I still have yet to hear a good response. The core question remains: what is differentiated about “agent branded” apps? The only answer I’ve ever heard? Nothing.

A 2008 strategy in 2108. I don’t get it. KW needs to do better.

Especially since I broke my collarbone and several ribs in a motorcycle accident, we figured this week was a good time as any for Greg Fischer to introduce himself and explain how and why he showed up somewhat out of the blue a few weeks ago to help out with Geek Estate Mastermind. Greg’s journey has been a nontraditional one. He grew up on the East Coast, traded time between Myrtle Beach and San Diego in his early adult years, spent a formative eight years in Texas, worked in tech in both New York and San Francisco, and finally, almost three years ago, settled down in Oregon at the crossroads of the Cascades and the high desert in Bend.

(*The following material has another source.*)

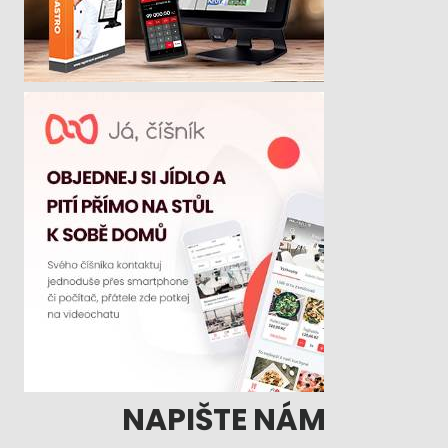
NAPIŠTE NÁM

Transactions have always been a kind of sandbox for him. He can’t imagine participating in the real estate business and not having ever personally curated a deal. He was the kid who changed the oil in airplanes during the day but was studying how to run the airline at night. He still manages rental property in Bend. It’s the grind that fuels his competitive advantage and shapes his ideas.

Weekly Radar Sample

TRULIA TRUTH TRAINERS
I enjoy it when real estate technology companies share insights about design or development and think this look into Trulia’s machine learning and AI efforts is quite impressive. Deep Varma, VP of Engineering sheds light on how “Trulia got to work building three machine learning-based pillars: computer vision tools, a recommender system, and a consumer prediction engagement model.” Reading this piece also made me wonder why it takes so much computing power simply to apply some metadata to a photo to indicate that it’s a kitchen. If this data is so valuable, why aren’t brokers or MLS’ only publishing listings when the metadata is correctly submitted? Of course, I guess the whole benefit of systems like this is to override the fallibility of humans. -GF

AIRBNB AND RELO
Airbnb is a multi-billion dollar real estate company that deserves more attention. Depending on how you look at it, it can be considered one of the largest rental platforms in the world. The latest rumblings from Forbes are they are that “To continue to grow (and find demand in untapped markets), [Airbnb] is now going after three different areas: team off sites or retreats, team-building experiences, and relocations.” The writing has been on the wall for years. When will they make a major play at rentals, or even bolder, make a play for commissions? I have to imagine both are a matter of when, not if. -DM

Mastermind Member News

As a reminder, the purpose of the Geek Estate Mastermind is two fold:

  1. Curate the world’s most innovative and diverse community of real estate creatives, doers, and pioneers.
  2. Make our members wildly successful in their careers building real estate companies.